Bruce Hodges hears the foursome perform at National Sawdust, New York, on 11 December 2020

Jack Quartet

Jack Quartet

For the New Works Commission – an initiative created by National Sawdust – the fearless Jack Quartet presented a late-afternoon live stream hosted by composer Pamela Z, featuring works by ten young composers. Each work was between three and five minutes long.

Among the striking effects used during the hour were small bells attached to bow tips for Not-In-Between by Jessie Cox, who was inspired by space travel. Glissandos combined with breathy bow strokes triggering the bells, adding discreet tinkling ornaments.

Probing and melancholic, Gate’s Closing by Eddie Codrington used flowing tonal lines as if uttered in a single breath – and seemed over too soon. Golnaz Shariatzadeh’s Zir (below) constructed a ‘narrative around open strings,’ adding squeaky harmonics, sul ponticello bowing, unfettered arpeggios and lower strings exploited for their gravelly deliciousness.

Violinist Austin Wulliman mentored Nicholas Tran, whose Innocent Water combined high harmonics, sometimes muted, before a series of lunging chords appeared, as showy as peacocks. In Rurimi rwaAmai ‘The Mother’s Tongue’ Tanyaradzwa Tawengwa found poetry from his mother’s comments via WhatsApp over the past twelve years. Her pre-recorded voice led the way to a Haydnesque, fugal simplicity.

Perhaps understandably, some of the artists focused on politics. Nina Shekhar wrote Above the Fray as a reaction to the classical music industry cluelessly suggesting ‘just play Bach’. The result was richly slow-moving, as if watching a globe gently rotate, with each musician ascending and descending in different tempi until the flickering ending. And in Surface Tensions, Rajna Swaminathan explored ‘uncertainties, vulnerabilities, and queer politics’ during the pandemic. Searching, questioning lines wanted to resolve, but were interrupted.

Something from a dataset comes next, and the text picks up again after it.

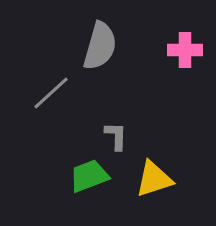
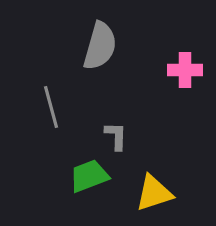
pink cross: moved 20 px down
gray line: moved 14 px down; rotated 63 degrees counterclockwise
yellow triangle: moved 14 px down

But I’m still haunted by At any rate – II. ‘what remains’. Inspired by conspiracy theories, Daniel Sabzghabaei deployed microtonally inflected Persian lines, bits of vocalising, and a turntable with a record emitting scratchy white noise. At the end, in a theatrical sequence, each member quietly stopped and exited, eventually leaving cellist Jay Campbell to turn off the record and walk offstage.